Morgan Stanley beats estimates
Morgan Stanley (MS) reported net income of $1.18 billion, or $1.18 per diluted share, the bank’s most profitable first quarter since the 2007 financial crisis. The profits comfortably beat the Wall Street consensus estimate of $0.79 due to higher volumes of mergers and acquisitions, as well as equity sales and trading.
Among the bulge bracket investment bankers, Morgan Stanley reported its highest jump in quarterly profits of 60%, followed by a 40% surge of Goldman Sachs (GS). The stock has returned 5.9% over the past three months, which is less than Goldman Sachs’ 11% return.
Morgan Stanley reported revenues of $9.9 billion as compared to $9 billion a year ago. The company’s investment banking achieved top three rankings in Global IPOs, Global Equity, and Global Announced M&A. The return on equity stood at 14.2% for the overall operations. The record performance led to the increase in the dividend by 50% to $0.15 per share.

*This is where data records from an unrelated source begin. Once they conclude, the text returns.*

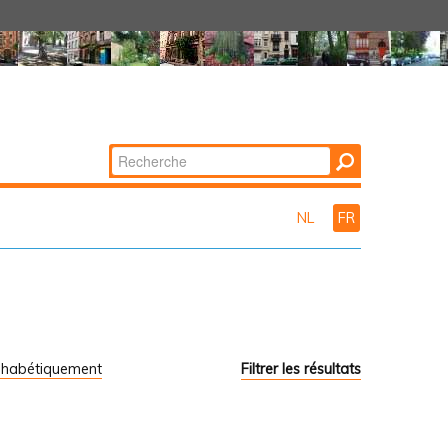
Chercher par
Recherche
avancée…
NL
FR
phabétiquement
Filtrer les résultats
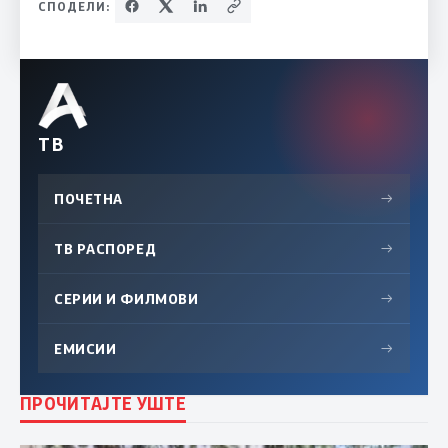
СПОДЕЛИ:
ТВ
ПОЧЕТНА
→
ТВ РАСПОРЕД
→
СЕРИИ И ФИЛМОВИ
→
ЕМИСИИ
→
ПРОЧИТАЈТЕ УШТЕ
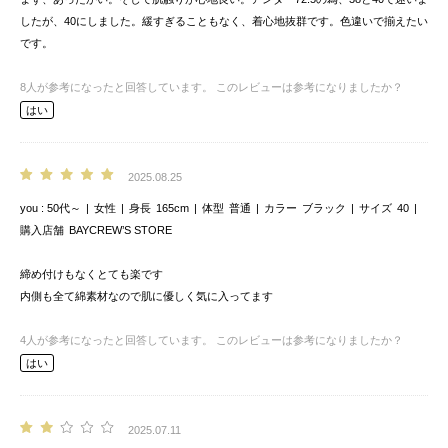
したが、40にしました。緩すぎることもなく、着心地抜群です。色違いで揃えたい
です。
8
人が参考になったと回答しています。
このレビューは参考になりましたか？
はい
2025.08.25
you
50代～
女性
身長
165cm
体型
普通
カラー
ブラック
サイズ
40
購入店舗
BAYCREW’S STORE
締め付けもなくとても楽です
内側も全て綿素材なので肌に優しく気に入ってます
4
人が参考になったと回答しています。
このレビューは参考になりましたか？
はい
2025.07.11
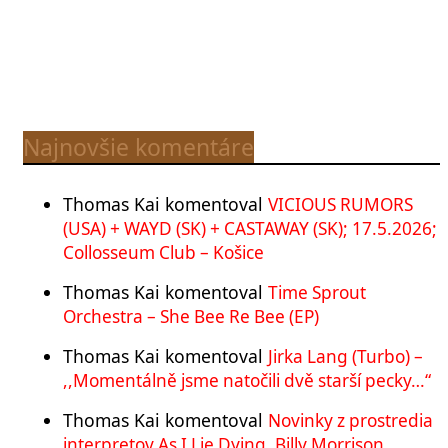
Najnovšie komentáre
Thomas Kai
komentoval
VICIOUS RUMORS
(USA) + WAYD (SK) + CASTAWAY (SK); 17.5.2026;
Collosseum Club – Košice
Thomas Kai
komentoval
Time Sprout
Orchestra – She Bee Re Bee (EP)
Thomas Kai
komentoval
Jirka Lang (Turbo) –
,,Momentálně jsme natočili dvě starší pecky…“
Thomas Kai
komentoval
Novinky z prostredia
interpretov As I Lie Dying, Billy Morrison,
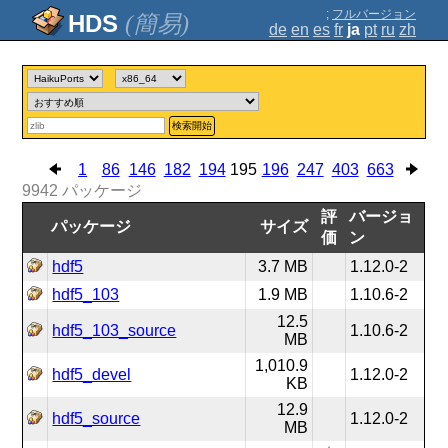
;
フルバージョン
(簡易)
de
en
es
fr
ja
pt
ru
zh
検索開始
1
86
146
182
194
195
196
247
403
663
9942
パッケージ
評
バージョ
パッケージ
サイズ
価
ン
hdf5
3.7 MB
1.12.0-2
hdf5_103
1.9 MB
1.10.6-2
12.5
hdf5_103_source
1.10.6-2
MB
1,010.9
hdf5_devel
1.12.0-2
KB
12.9
hdf5_source
1.12.0-2
MB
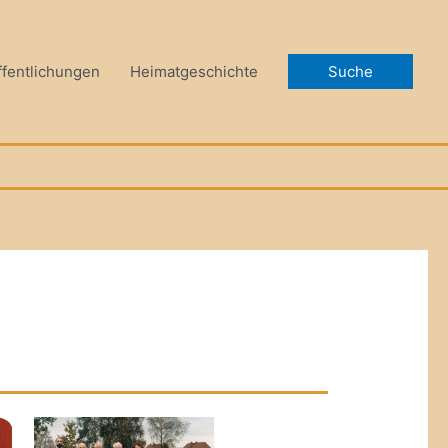
ffentlichungen
Heimatgeschichte
Suche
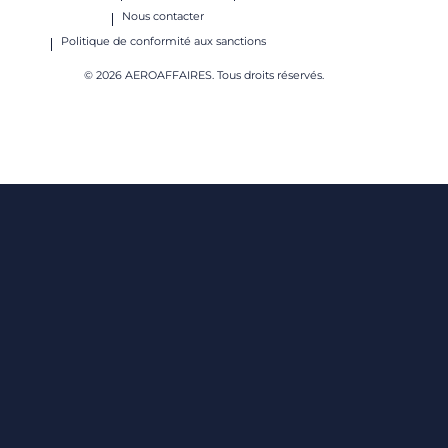
Nous contacter
Politique de conformité aux sanctions
© 2026 AEROAFFAIRES. Tous droits réservés.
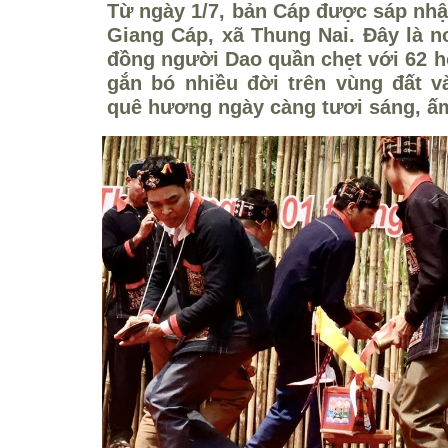
Từ ngày 1/7, bản Cáp được sáp nh
Giang Cáp, xã Thung Nai. Đây là n
đồng người Dao quần chẹt với 62 h
gắn bó nhiều đời trên vùng đất 
quê hương ngày càng tươi sáng, ấ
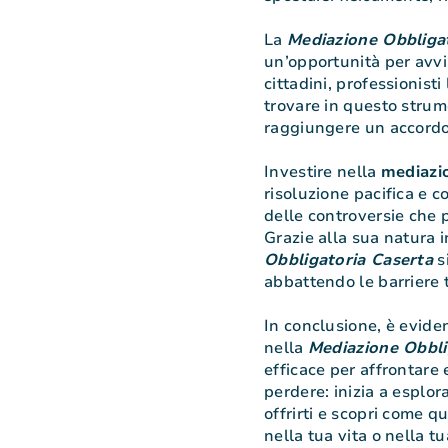
La
Mediazione Obbliga
un’opportunità per avvi
cittadini, professionist
trovare in questo strume
raggiungere un accordo
Investire nella
mediazi
risoluzione pacifica e c
delle controversie che pu
Grazie alla sua natura i
Obbligatoria Caserta
s
abbattendo le barriere t
In conclusione, è eviden
nella
Mediazione Obbli
efficace per affrontare 
perdere: inizia a esplor
offrirti e scopri come q
nella tua vita o nella tu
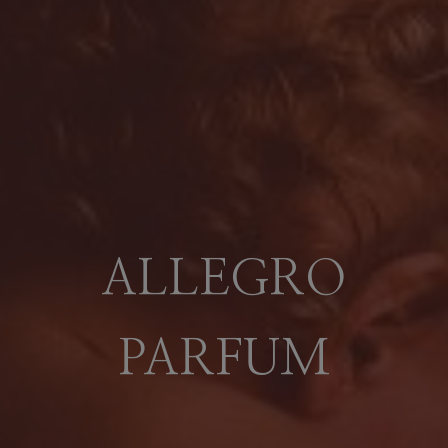
ALLEGRO
PARFUM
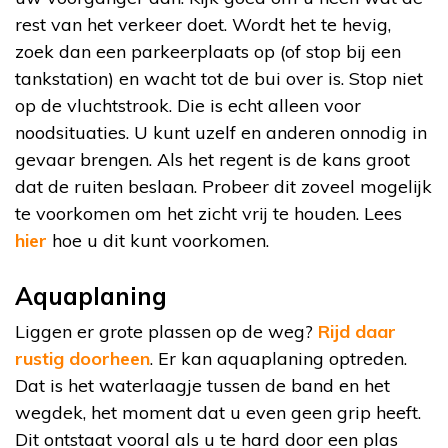
rest van het verkeer doet. Wordt het te hevig,
zoek dan een parkeerplaats op (of stop bij een
tankstation) en wacht tot de bui over is. Stop niet
op de vluchtstrook. Die is echt alleen voor
noodsituaties. U kunt uzelf en anderen onnodig in
gevaar brengen. Als het regent is de kans groot
dat de ruiten beslaan. Probeer dit zoveel mogelijk
te voorkomen om het zicht vrij te houden. Lees
hier
hoe u dit kunt voorkomen.
Aquaplaning
Liggen er grote plassen op de weg?
Rijd daar
rustig doorheen
. Er kan aquaplaning optreden.
Dat is het waterlaagje tussen de band en het
wegdek, het moment dat u even geen grip heeft.
Dit ontstaat vooral als u te hard door een plas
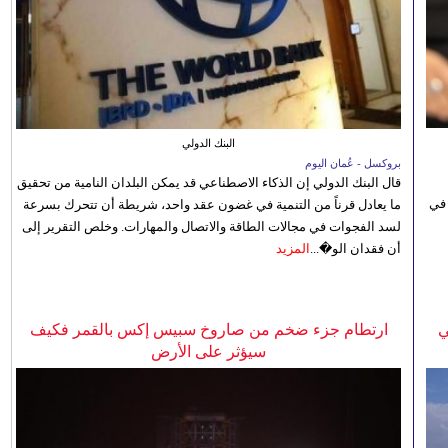
البنك الدولي
بروكسل - عُمان اليوم
قال البنك الدولي إن الذكاء الاصطناعي قد يمكن البلدان النامية من تحقيق
 في
ما يعادل قرناً من التنمية في غضون عقد واحد، شريطة أن تتحرك بسرعة
لسد الفجوات في مجالات الطاقة والاتصال والمهارات. وخلص التقرير إلى
أن فقدان الو�...
المزيد
ي
ارتطام جزء ضخم من صاروخ سبيس إكس بالقمر فكيف
سيؤثر على الأرض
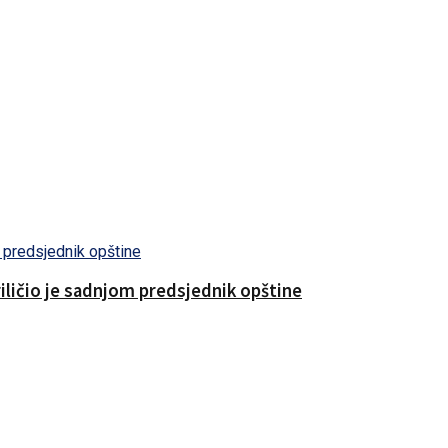
riličio je sadnjom predsjednik opštine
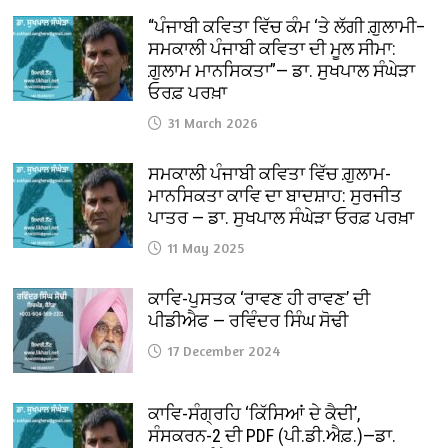
“ਪੰਜਾਬੀ ਕਵਿਤਾ ਵਿੱਚ ਕੰਮ ‘ਤੇ ਲੱਗੀ ਗ਼ੁਲਾਮੀ–
ਸਮਕਾਲੀ ਪੰਜਾਬੀ ਕਵਿਤਾ ਦੀ ਮੂਲ ਸੀਮਾ:
ਗ਼ੁਲਾਮ ਮਾਨਸਿਕਤਾ”— ਡਾ. ਸੁਖਪਾਲ ਸੰਘੇੜਾ
ਓਰਫ਼ ਪਰਖ਼ਾ
31 March 2026
ਸਮਕਾਲੀ ਪੰਜਾਬੀ ਕਵਿਤਾ ਵਿੱਚ ਗ਼ੁਲਾਮ-
ਮਾਨਸਿਕਤਾ ਕਾਵਿ ਦਾ ਬਾਦਸ਼ਾਹ: ਸੁਰਜੀਤ
ਪਾਤਰ — ਡਾ. ਸੁਖਪਾਲ ਸੰਘੇੜਾ ਓਰਫ਼ ਪਰਖ਼ਾ
11 May 2025
ਕਾਵਿ-ਪੁਸਤਕ ‘ਰਾਵਣ ਹੀ ਰਾਵਣ’ ਦੀ
ਪੀਡੀਐਫ — ਰਵਿੰਦਰ ਸਿੰਘ ਸੋਢੀ
17 December 2024
ਕਾਵਿ-ਸੰਗ੍ਰਹਿ ‘ਕਿੱਸਿਆਂ ਦੇ ਕੈਦੀ’,
ਸੰਸਕਰਨ-2 ਦੀ PDF (ਪੀ.ਡੀ.ਐਫ਼.)—ਡਾ.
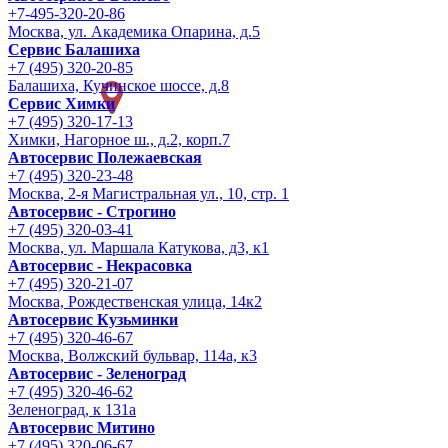
+7-495-320-20-86
Москва, ул. Академика Опарина, д.5
Сервис Балашиха
+7 (495) 320-20-85
Балашиха, Кучинское шоссе, д.8
Сервис Химки
+7 (495) 320-17-13
Химки, Нагорное ш., д.2, корп.7
Автосервис Полежаевская
+7 (495) 320-23-48
Москва, 2-я Магистральная ул., 10, стр. 1
Автосервис - Строгино
+7 (495) 320-03-41
Москва, ул. Маршала Катукова, д3, к1
Автосервис - Некрасовка
+7 (495) 320-21-07
Москва, Рождественская улица, 14к2
Автосервис Кузьминки
+7 (495) 320-46-67
Москва, Волжский бульвар, 114а, к3
Автосервис - Зеленоград
+7 (495) 320-46-62
Зеленоград, к 131а
Автосервис Митино
+7 (495) 320-06-67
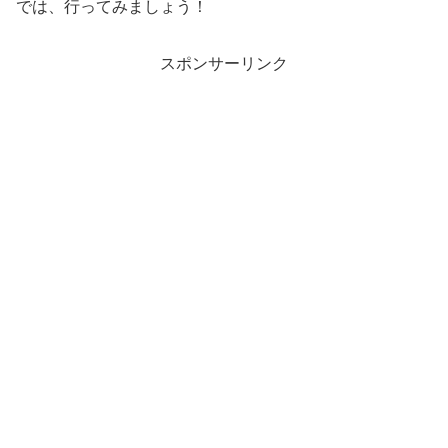
では、行ってみましょう！
スポンサーリンク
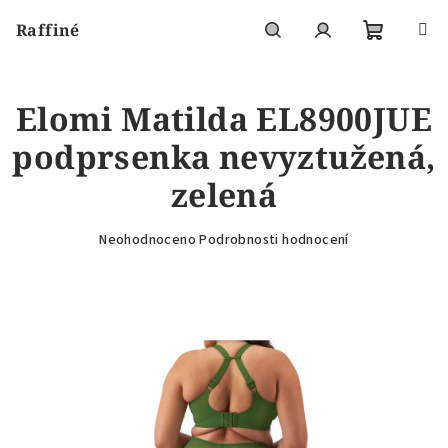
Přejít
Raffiné
na
obsah
Nákupní
Hledat
Přihlášení
Elomi Matilda EL8900JUE
košík
podprsenka nevyztužená,
zelená
Průměrné
Neohodnoceno
Podrobnosti hodnocení
hodnocení
produktu
je
0,0
z
5
hvězdiček.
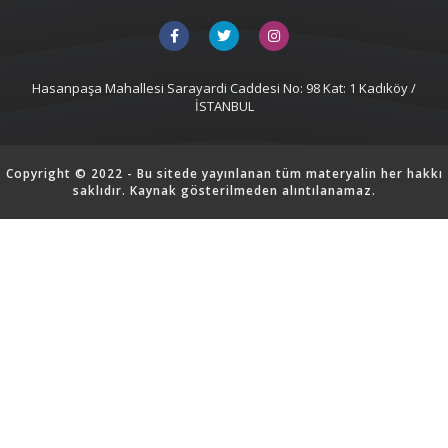
Hasanpaşa Mahallesi Sarayardi Caddesi No: 98 Kat: 1 Kadıköy /
İSTANBUL
Copyright © 2022 - Bu sitede yayınlanan tüm materyalin her hakkı
saklıdır. Kaynak gösterilmeden alıntılanamaz.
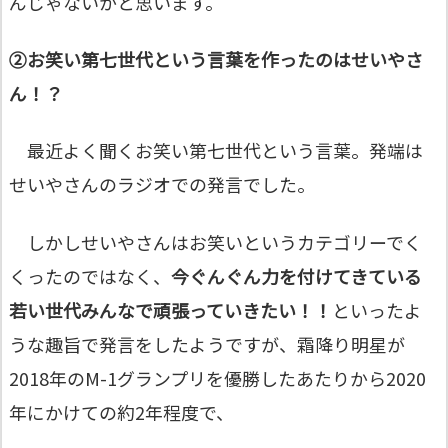
んじゃないかと思います。
②お笑い第七世代という言葉を作ったのはせいやさ
ん！？
最近よく聞くお笑い第七世代という言葉。発端は
せいやさんのラジオでの発言でした。
しかしせいやさんはお笑いというカテゴリーでく
くったのではなく、
今ぐんぐん力を付けてきている
若い世代みんなで頑張っていきたい！！
といったよ
うな趣旨で発言をしたようですが、霜降り明星が
2018年のM-1グランプリを優勝したあたりから2020
年にかけての約2年程度で、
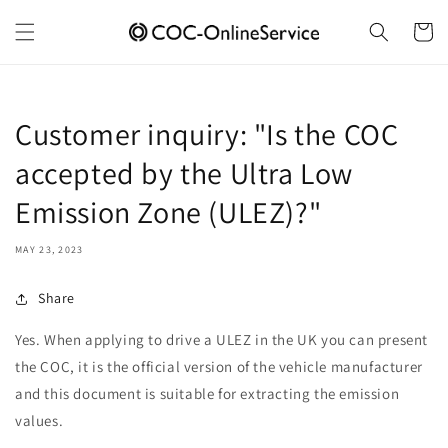
Skip to
content
Cart
Customer inquiry: "Is the COC
accepted by the Ultra Low
Emission Zone (ULEZ)?"
MAY 23, 2023
Share
Yes. When applying to drive a ULEZ in the UK you can present
the COC, it is the official version of the vehicle manufacturer
and this document is suitable for extracting the emission
values.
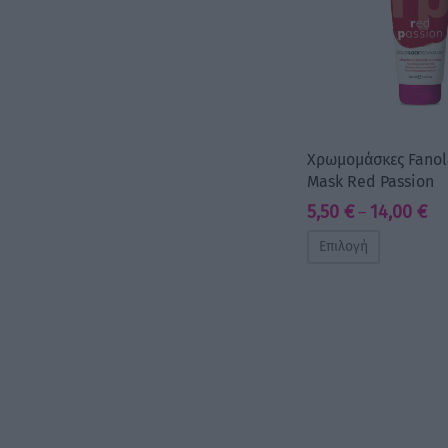
Χρωμομάσκες Fanol
Mask Red Passion
Pr
5,50
€
14,00
€
–
ran
Επιλογή
5,5
th
14,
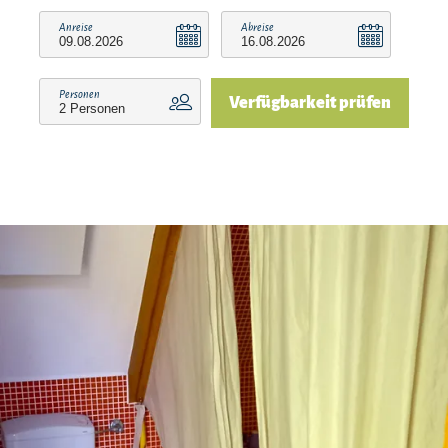
Anreise
Abreise
Personen
Verfügbarkeit prüfen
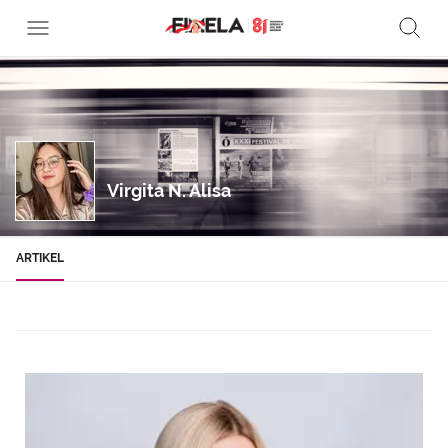
Virgita N. Alisa
ARTIKEL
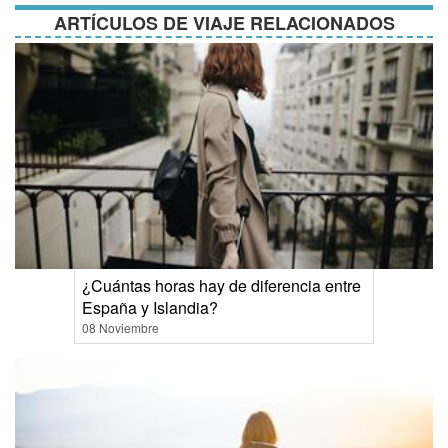
ARTÍCULOS DE VIAJE RELACIONADOS
¿Cuántas horas hay de diferencia entre
España y Islandia?
08 Noviembre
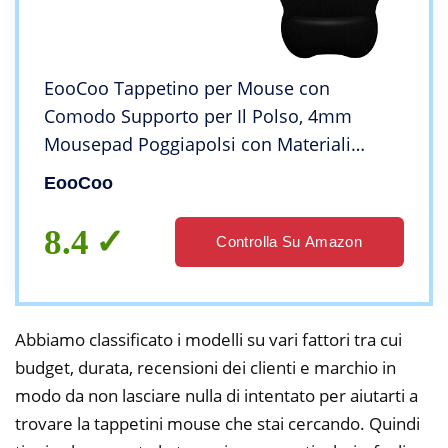
EooCoo Tappetino per Mouse con
Comodo Supporto per Il Polso, 4mm
Mousepad Poggiapolsi con Materiali
Memory Foam, Base in Gomma
EooCoo
Antiscivolo, Nero
8.4
Controlla Su Amazon
Abbiamo classificato i modelli su vari fattori tra cui
budget, durata, recensioni dei clienti e marchio in
modo da non lasciare nulla di intentato per aiutarti a
trovare la tappetini mouse che stai cercando. Quindi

Bulge bracket investment bank
Morgan Stanley provides products and services to corporations, governments, financial institutions, and individuals. The company provides financial advisory, fundraising services, corporate lending, sales and trading activities, fixed income and commodities trading, wealth management across asset classes, investment management, and research. The company classifies its revenues under three segments: Institutional Securities, Wealth Management, and Investment Management.
The company’s investment banking peers include JPMorgan Chase (JPM), Goldman Sachs (GS), Citigroup (C), Credit Suisse (CS), Evercore Partners (EVR), Deutsche Bank (DB), and Greenhill (GHL). Together, these companies form 17.06% of the Financial Select Sector SPDR (XLF).